Moon has also shown a willingness to challenge the United States, a key ally of South Korea, saying that Seoul should reconsider its deployment of an advanced U.S. missile defense system to better cope with North Korean threats.

Moon says that the security benefits of THAAD, or Terminal High Altitude Area Defense, would be curtailed by worsened relations with China, whose help Washington and Seoul are trying to enlist to pressure Pyongyang into giving up its nuclear ambitions.

China, South Korea's largest trade partner, has raised concerns that THAAD's powerful radar could be used to peer deep into its territory and monitor its flights and missile launches. Seoul has raised suspicions that Beijing is retaliating against plans for THAAD by limited Chinese tour group visits to South Korea.

Succeeding Park, the country's first female president, Moon has vowed to end a decades-long culture that brewed murky ties between politicians and businesses.

Moon promises to launch a powerful new anti-corruption body and also curb the excesses of "chaebol," a privileged group of family-owned conglomerates such as Samsung and Hyundai, which have been criticized for bribing politicians for business favors and unfairly crushing smaller companies in competition.
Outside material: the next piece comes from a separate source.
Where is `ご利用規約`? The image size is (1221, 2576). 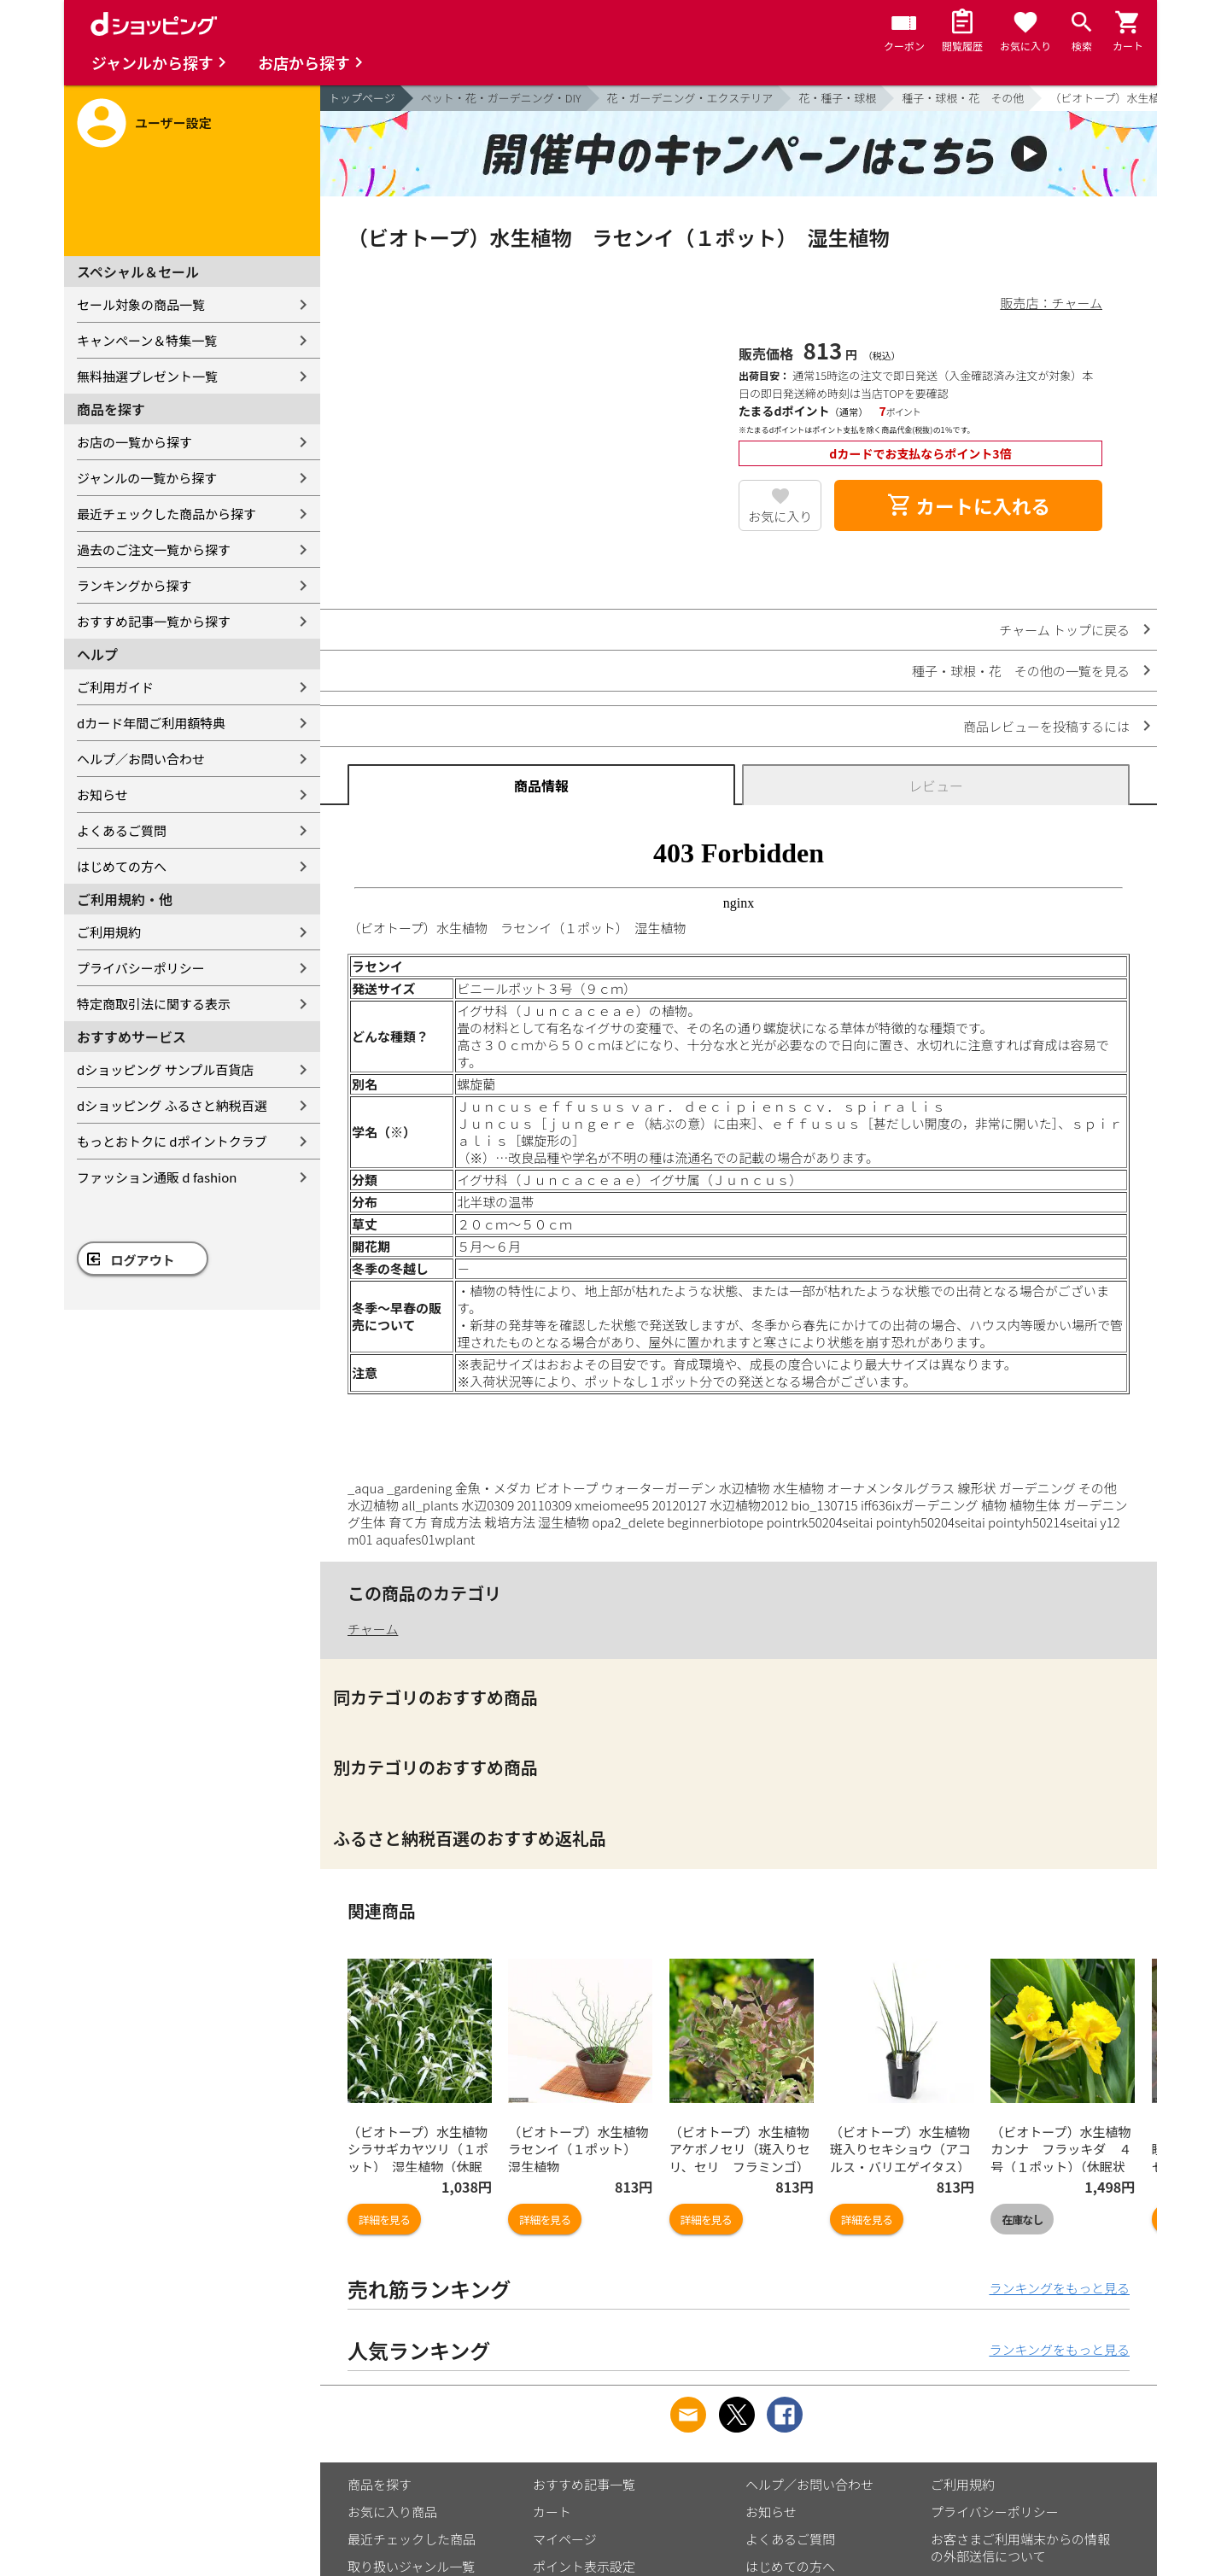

Moon wants to strengthen the influence of minority shareholders in electing board members. He says this would prevent conglomerates from excessively transferring corporate wealth and management power to their founding families, who often enjoy imperious control over group businesses despite holding only small stakes in publicly listed companies. Moon also calls for stronger punishment for white-collar crimes committed by chaebol owners and government officials who take bribes from them.

The scandal involving Park has also led to the arrest of Lee Jae-yong, the billionaire scion of Samsung, who is suspected of bribing Park and one of her close confidantes in an effort to win government support for a 2015 merger between two Samsung affiliates. The deal allowed Lee to further promote a father-to-son transfer of wealth and management power at the group.

To address a bleak job market for young people, Moon has pledged to spend 4.2 trillion won ($3.7 billion) annually to create 810,000 public sector jobs over the next five years, including bureaucrats, social workers, teachers, police officers and firefighters. He promises stronger government support for small companies and startups, and to reduce South Korea's notoriously long work hours to help boost job creation.

Moon has also vowed to raise the minimum wage to 10,000 won ($8.80) an hour from the current 6,470 won ($5.70) by 2020. He calls for stronger measures to prevent companies from discriminating against part-time or contract workers, who are becoming a larger part of the country's workforce but often have to put up with lower wages and harsher work conditions.

His campaign pledges on welfare include strengthening payment for working parents during maternity and paternity leaves, establishing more state-run childcare facilities, and increasing pension payments for the elderly and health insurance coverage for Alzheimer's and related disorders.